Extending ergmito

George G. Vega Yon

2023-06-13

The ergmito’s workhorse are two other functions: (1) ergm’s ergm.allstats which is used to compute the support of model’s sufficient statistics, and (2) ergmito_formulae which is a wrapper of that same function, and that returns a list including the following two functions: loglike and grad, the functions to calculate the joint log-likelihood of the model and its gradient.

library(ergmito)
data(fivenets)
model_object <- ergmito_formulae(fivenets ~ edges + ttriad)

# Printing the model object
model_object
#> ergmito log-likelihood function
#> Number of networks:  5 
#> Model:  fivenets ~ edges + ttriad 
#> Available elements by using the $ operator:
#> loglik: function (params, ..., as_prob = FALSE, total = TRUE) grad  : function (params, ...)

# Printing the log-likelihood function
model_object$loglik
#> function (params, ..., as_prob = FALSE, total = TRUE) 
#> {
#>     if (total) {
#>         ans <- sum(exact_loglik(ergmito_ptr, params = params, 
#>             ..., as_prob = as_prob))
#>         if (!as_prob && !is.finite(ans)) 
#>             return(-.Machine$double.xmax * 1e-100)
#>         else return(ans)
#>     }
#>     else {
#>         exact_loglik(ergmito_ptr, params = params, ..., as_prob = as_prob)
#>     }
#> }
#> <bytecode: 0x55ad78f358a8>
#> <environment: 0x55ad82b1fd60>

Besides of the log-likelihood function and the gradient function, ergmito_formulae also returns We can take a look at each component from our previous object:

# The vectors of weights
str(model_object$stats_weights)
#> List of 5
#>  $ : num [1:40] 66 12 168 72 48 196 120 1 88 1 ...
#>  $ : num [1:40] 66 12 168 72 48 196 120 1 88 1 ...
#>  $ : num [1:40] 66 12 168 72 48 196 120 1 88 1 ...
#>  $ : num [1:40] 66 12 168 72 48 196 120 1 88 1 ...
#>  $ : num [1:40] 66 12 168 72 48 196 120 1 88 1 ...
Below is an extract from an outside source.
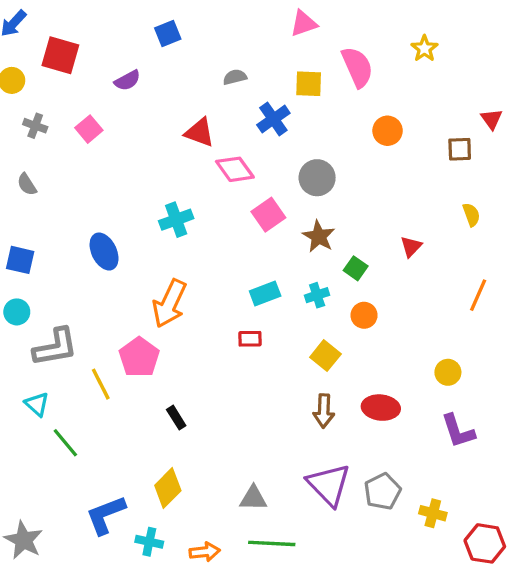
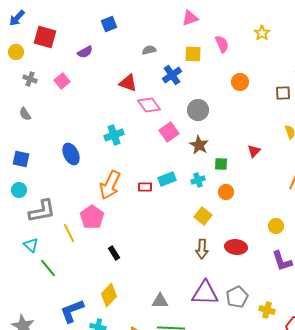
pink semicircle: (357, 67) -> (222, 44), size x0.7
green square: (356, 268) -> (221, 164), turned -32
red rectangle: (250, 339) -> (145, 187), moved
purple triangle: (329, 485) -> (205, 293), turned -44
# The matrices of the sufficient statistics
str(model_object$stats_statmat)
#> List of 5
#>  $ : num [1:40, 1:2] 2 1 4 8 7 3 6 12 6 0 ...
#>   ..- attr(*, "dimnames")=List of 2
#>   .. ..$ : NULL
#>   .. ..$ : chr [1:2] "edges" "ttriple"
#>  $ : num [1:40, 1:2] 2 1 4 8 7 3 6 12 6 0 ...
#>   ..- attr(*, "dimnames")=List of 2
#>   .. ..$ : NULL
#>   .. ..$ : chr [1:2] "edges" "ttriple"
#>  $ : num [1:40, 1:2] 2 1 4 8 7 3 6 12 6 0 ...
#>   ..- attr(*, "dimnames")=List of 2
#>   .. ..$ : NULL
#>   .. ..$ : chr [1:2] "edges" "ttriple"
#>  $ : num [1:40, 1:2] 2 1 4 8 7 3 6 12 6 0 ...
#>   ..- attr(*, "dimnames")=List of 2
#>   .. ..$ : NULL
#>   .. ..$ : chr [1:2] "edges" "ttriple"
#>  $ : num [1:40, 1:2] 2 1 4 8 7 3 6 12 6 0 ...
#>   ..- attr(*, "dimnames")=List of 2
#>   .. ..$ : NULL
#>   .. ..$ : chr [1:2] "edges" "ttriple"

# The target statistic
model_object$target_stats
#>      edges ttriple
#> [1,]     2       0
#> [2,]     7       4
#> [3,]     4       0
#> [4,]     5       2
#> [5,]     2       0

All this is closely related to the output object from the function ergm.allstats. The next section shows how all this works together to estimate the model parameters using Metropolis-Hastings MCMC.

Example: Bayesian inference with fivenets

Suppose that we have a prior regarding the distribution of the fivenets model: The edges parameter is normally distributed with mean -1 and variance 2, while the nodematch("female") term has the same distribution but with mean 1. We can implement this model using a Metropolis-Hastings ratio. First, we need to define the log of the posterior distribution:

# Analyzing the model
model_object <- ergmito_formulae(fivenets ~ edges + nodematch("female")) 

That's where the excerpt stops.